Elasticsearch Service
- In the starter code folder you downloaded from LATTE, es_service/ module defines the document mapping and the index for loading the WAPO docs into ES. In the file es_service/doc_template.py, you need to build a custom analyzer that consists of a snowball stemmer, an asciifolding token filter, a lowercase token filter and a standard tokenizer. It will be used for the custom_content field from BaseDoc mapping.
- File example_analyzer.py provides examples that allow you to simulate the output from ES analyzers. You can test your customized analyzer in this file before it’s been applied to the ES index.
- To build the index and load the data into ES, check load_es_index.py and scripts.sh for argument options and usage.
- File example_query.py provides some common types of query supported by ES. Play around with it and think about how it can be integrated into your system. Make sure you have started your ES server before you run the queries. Also start your embedding server if your query involves computing cosine similarity between embeddings.
Programming Problems
- In the file es_service/doc_template.py, implement a custom analyzer that consists of a snowball stemmer, an asciifolding token filter, a lowercase token filter and a standard tokenizer. It will be used for the custom_content field from BaseDoc mapping.
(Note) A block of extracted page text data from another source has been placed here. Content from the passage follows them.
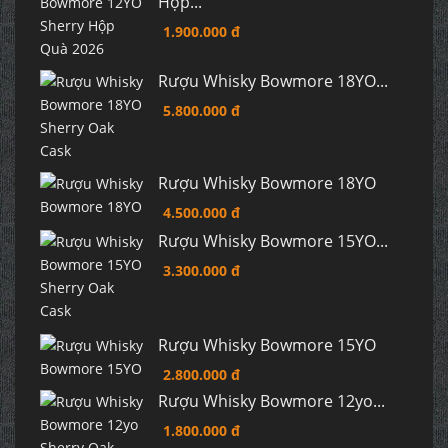
Hộp...
1.900.000 đ
Rượu Whisky Bowmore 18YO...
5.800.000 đ
Rượu Whisky Bowmore 18YO
4.500.000 đ
Rượu Whisky Bowmore 15YO...
3.300.000 đ
Rượu Whisky Bowmore 15YO
2.800.000 đ
Rượu Whisky Bowmore 12yo...
1.800.000 đ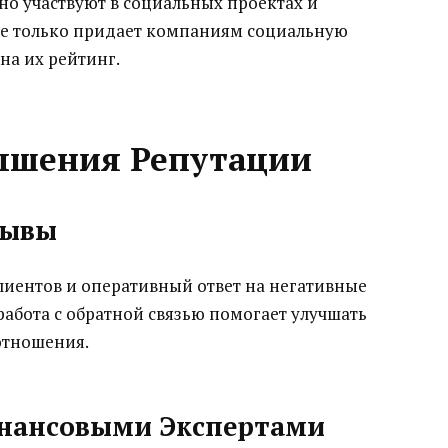
о участвуют в социальных проектах и
не только придает компаниям социальную
на их рейтинг.
ышения Репутации
зывы
иентов и оперативный ответ на негативные
абота с обратной связью помогает улучшать
отношения.
инансовыми Экспертами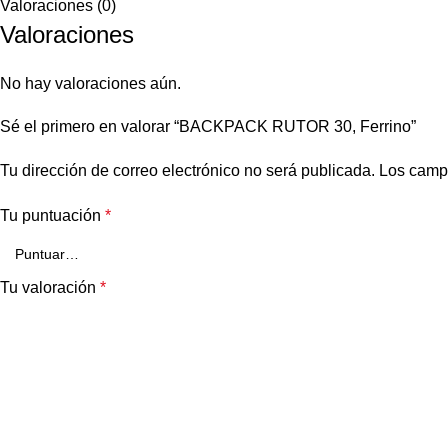
Valoraciones (0)
Valoraciones
No hay valoraciones aún.
Sé el primero en valorar “BACKPACK RUTOR 30, Ferrino”
Tu dirección de correo electrónico no será publicada.
Los camp
Tu puntuación
*
Tu valoración
*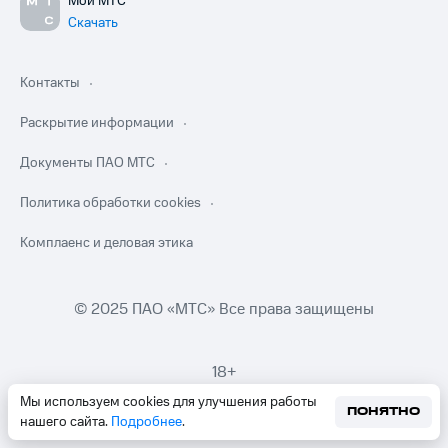
Мой МТС
Скачать
Контакты
Раскрытие информации
Документы ПАО МТС
Политика обработки cookies
Комплаенс и деловая этика
© 2025 ПАО «МТС» Все права защищены
18+
Мы используем cookies для улучшения работы
ПОНЯТНО
нашего сайта.
Подробнее
.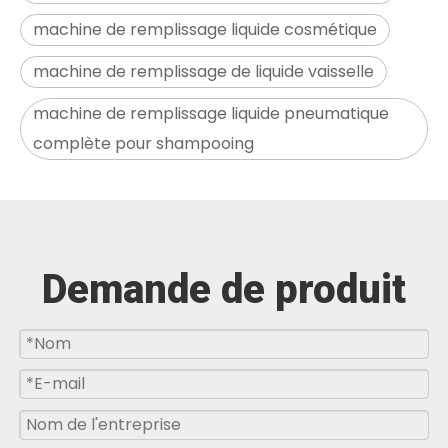
machine de remplissage liquide cosmétique
machine de remplissage de liquide vaisselle
machine de remplissage liquide pneumatique
complète pour shampooing
Demande de produit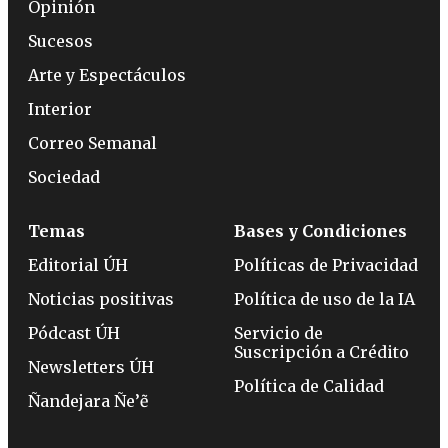
Opinión
Sucesos
Arte y Espectáculos
Interior
Correo Semanal
Sociedad
Temas
Bases y Condiciones
Editorial ÚH
Políticas de Privacidad
Noticias positivas
Política de uso de la IA
Pódcast ÚH
Servicio de
Suscripción a Crédito
Newsletters ÚH
Política de Calidad
Ñandejara Ñe’ẽ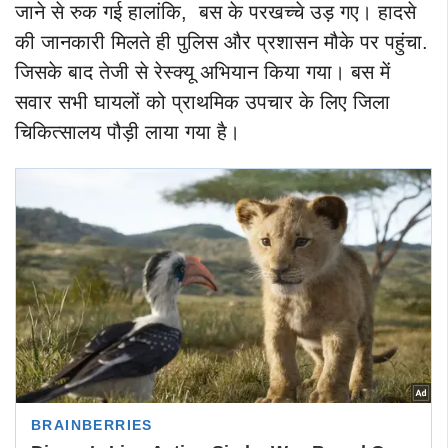
जाने से रुक गई हालांकि, बस के परखच्चे उड़ गए। हादसे
की जानकारी मिलते ही पुलिस और प्रशासन मौके पर पहुंचा.
जिसके बाद तेजी से रेस्क्यू अभियान किया गया।
बस में
सवार सभी घायलों को प्राथमिक उपचार के लिए जिला
चिकित्सालय पौड़ी लाया गया है।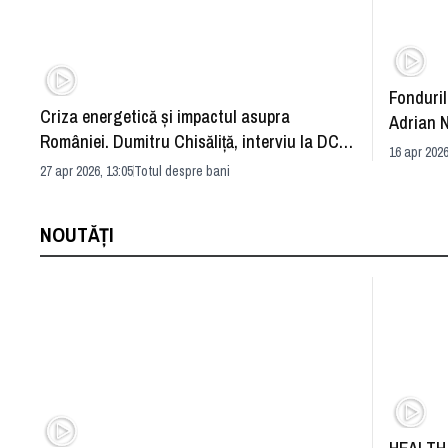
Fonduril
Criza energetică și impactul asupra
Adrian 
României. Dumitru Chisăliţă, interviu la DC
margine
16 apr 2026
News TV
27 apr 2026, 13:05
Totul despre bani
NOUTĂȚI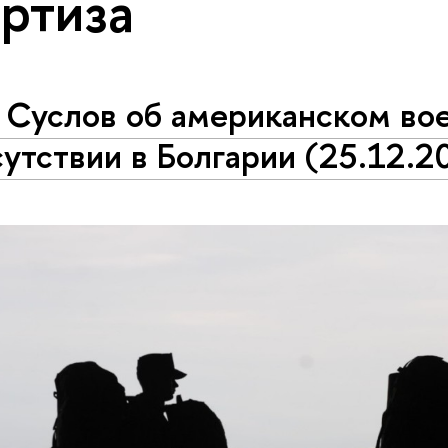
ртиза
. Суслов об американском во
утствии в Болгарии (25.12.2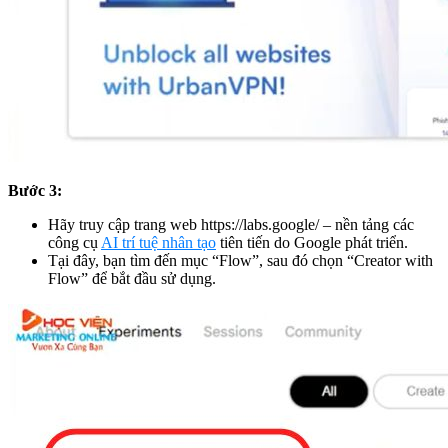
Bước 3:
Hãy truy cập trang web
https://labs.google/
– nền tảng các
công cụ
AI trí tuệ nhân tạo
tiên tiến do Google phát triển.
Tại đây, bạn tìm đến mục “Flow”, sau đó chọn “Creator with
Flow” để bắt đầu sử dụng.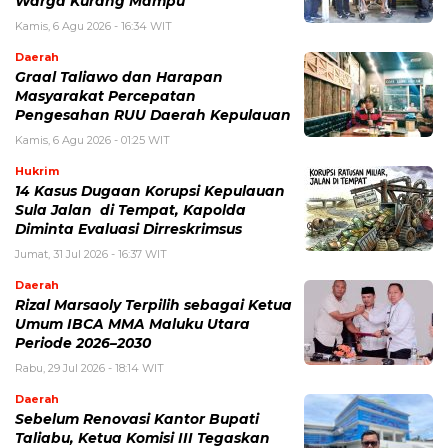
Warga Kurang Mampu
Kamis, 6 Agu 2026 - 16:34 WIT
Daerah
Graal Taliawo dan Harapan
Masyarakat Percepatan
Pengesahan RUU Daerah Kepulauan
Kamis, 6 Agu 2026 - 01:25 WIT
Hukrim
14 Kasus Dugaan Korupsi Kepulauan
Sula Jalan di Tempat, Kapolda
Diminta Evaluasi Dirreskrimsus
Jumat, 31 Jul 2026 - 16:37 WIT
Daerah
Rizal Marsaoly Terpilih sebagai Ketua
Umum IBCA MMA Maluku Utara
Periode 2026–2030
Rabu, 29 Jul 2026 - 18:14 WIT
Daerah
Sebelum Renovasi Kantor Bupati
Taliabu, Ketua Komisi III Tegaskan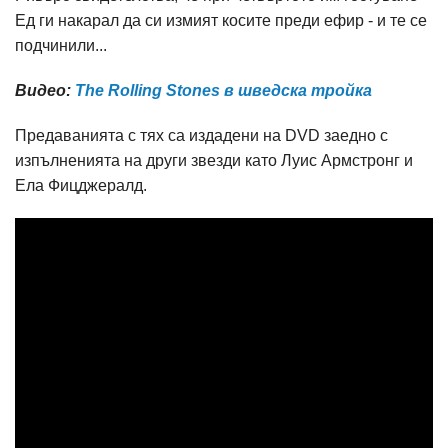
Ед ги накарал да си измият косите преди ефир - и те се
подчинили...
Видео:
The Rolling Stones в шведска тройка
Предаванията с тях са издадени на DVD заедно с
изпълненията на други звезди като Луис Армстронг и
Ела Фицджералд.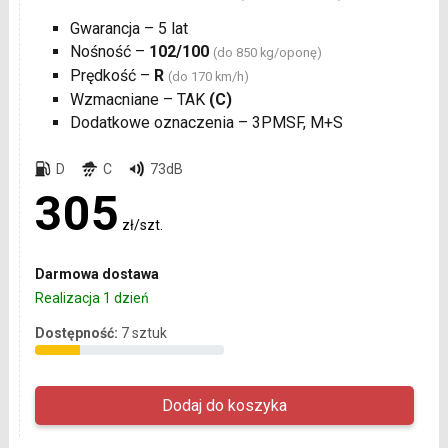
Gwarancja – 5 lat
Nośność –
102/100
(do 850 kg/oponę)
Prędkość –
R
(do 170 km/h)
Wzmacniane – TAK
(C)
Dodatkowe oznaczenia – 3PMSF, M+S
D
C
73dB
305
zł/szt.
Darmowa dostawa
Realizacja 1 dzień
Dostępność:
7 sztuk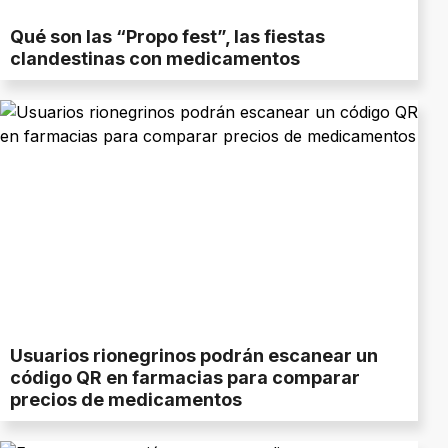
Qué son las “Propo fest”, las fiestas
clandestinas con medicamentos
Usuarios rionegrinos podrán escanear un
código QR en farmacias para comparar
precios de medicamentos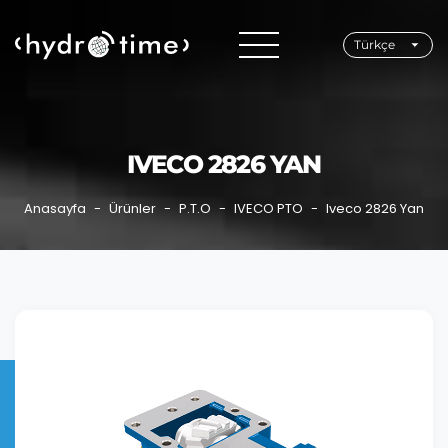
Türkçe
IVECO 2826 YAN
Anasayfa
Ürünler
P.T.O
IVECO PTO
Iveco 2826 Yan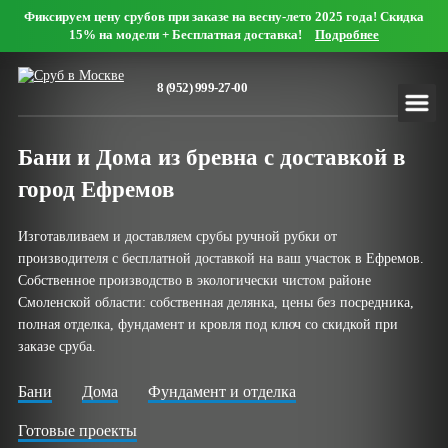
Фиксируем цену срубов при заказе на весну-лето 2025 года! Скидка
Мобильный офис
15% на модели + Бесплатная доставка!
Подробнее
Оформить заявку онлайн
8 (952) 999-27-00
Нашли дешевле?
Бани и Дома из бревна с доставкой в
Дома
город Ефремов
Сруб дома 4х5
Сруб дома 5х5
Изготавливаем и доставляем срубы ручной рубки от
Сруб дома 5х6
Сруб дома 6х6
производителя с бесплатной доставкой на ваш участок в Ефремов.
Сруб дома 6х7
Сруб дома 7х7
Собственное производство в экологически чистом районе
Сруб дома 7х8
Сруб дома 8х8
Смоленской области: собственная делянка, цены без посредника,
полная отделка, фундамент и кровля под ключ со скидкой при
Сруб дома 8х9
Сруб дома 9х9
заказе сруба.
Сруб дома 9х10
Сруб дома 10х10
Сруб дома 10х11
Сруб дома 11х11
Бани
Дома
Фундамент и отделка
Сруб дома 12х12
Готовые проекты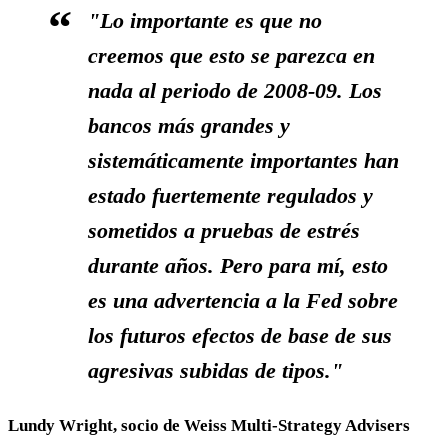
"Lo importante es que no
creemos que esto se parezca en
nada al periodo de 2008-09.
Los
bancos más grandes y
sistemáticamente importantes han
estado fuertemente regulados y
sometidos a pruebas de estrés
durante años. Pero para mí, esto
es una advertencia a la Fed sobre
los futuros efectos de base de sus
agresivas subidas de tipos."
Lundy Wright, socio de Weiss Multi-Strategy Advisers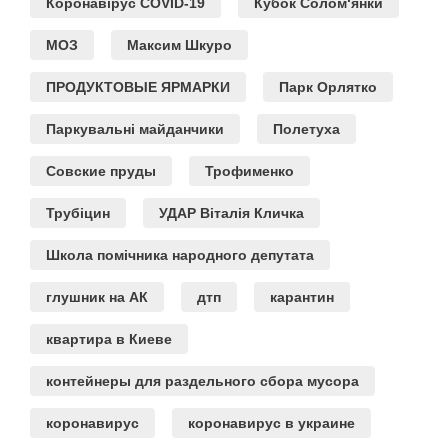
Коронавірус COVID-19
Кубок Солом‘янки
МОЗ
Максим Шкуро
ПРОДУКТОВЫЕ ЯРМАРКИ
Парк Орлятко
Паркувальні майданчики
Полетуха
Совские пруды
Трофименко
Трубіцин
УДАР Віталія Кличка
Школа помічника народного депутата
глушник на АК
дтп
карантин
квартира в Киеве
контейнеры для раздельного сбора мусора
коронавирус
коронавирус в украине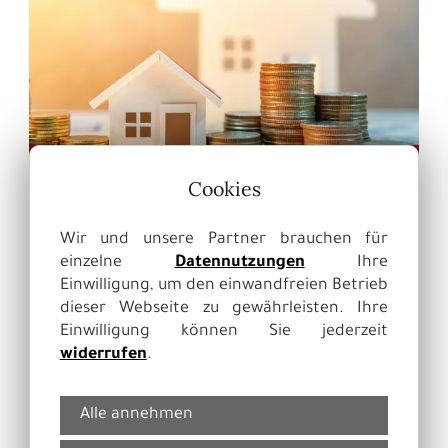
Finanzierungsvermittlung
Cookies
Wir und unsere Partner brauchen für
einzelne
Datennutzungen
Ihre
Einwilligung, um den einwandfreien Betrieb
dieser Webseite zu gewährleisten. Ihre
Einwilligung können Sie jederzeit
widerrufen
.
Alle annehmen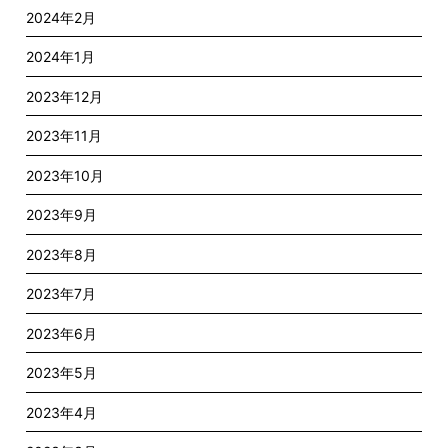
2024年2月
2024年1月
2023年12月
2023年11月
2023年10月
2023年9月
2023年8月
2023年7月
2023年6月
2023年5月
2023年4月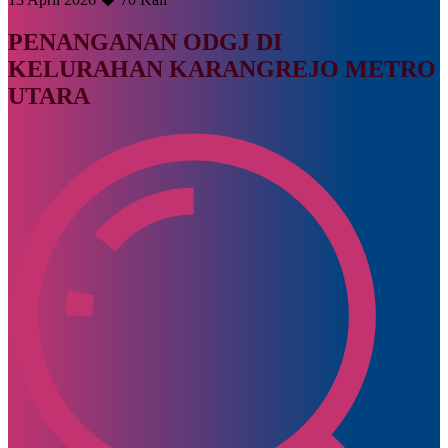
PENANGANAN ODGJ DI
KELURAHAN KARANGREJO METRO
UTARA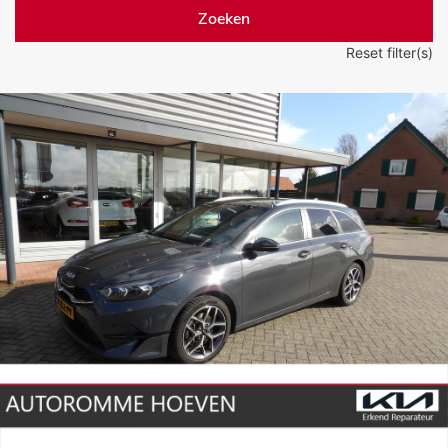
Zoeken
Reset filter(s)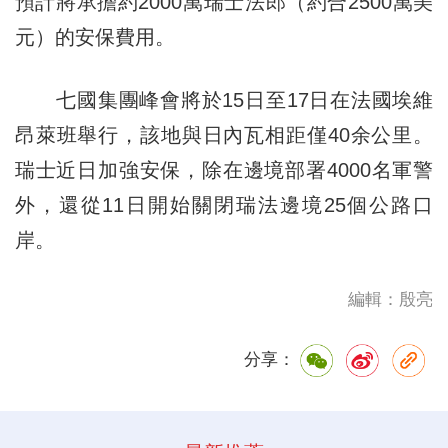
預計將承擔約2000萬瑞士法郎（約合2500萬美
元）的安保費用。
七國集團峰會將於15日至17日在法國埃維
昂萊班舉行，該地與日內瓦相距僅40余公里。
瑞士近日加強安保，除在邊境部署4000名軍警
外，還從11日開始關閉瑞法邊境25個公路口
岸。
編輯：殷亮
分享：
- Create a command line interface in evaluate.py that runs 3 forms of each TREC query (title, description, narrative) against each of these retrieval options, returning the top 20 matches:
BM25 + default analyzer
BM25 + custom analyzer
Reranking with fastText embeddings + default analyzer
Reranking with sentence BERT embeddings + default analyzer
You will need to implement everything needed for evaluate.py (search, evaluation, command line arguments, etc) all by yourself. The command in the script.sh is the expected form of your command line arguments, and you should implement the evaluate.py that can be executed using that command. Evaluate the performance of the first 5 TREC queries from pa5_data/topics2018.xml using NDCG@20 (implemented in metrics.py). For each query, you should produce a 4x3 table with 1 row per search type and 1 column per query type. The value of each cell is the NDCG@20 value. Include your results tables along with a paragraph of analysis of each table in the report.
- In the file hw5.py, Integrate elasticsearch into your Flask service for interactive search, allowing the user to select the text representation to use for search. For simplicity, your query should only match the text indexed in the content field or custom_content field. Provide an option (e.g. radio buttons) for the user to choose among the four retrieval options mentioned above.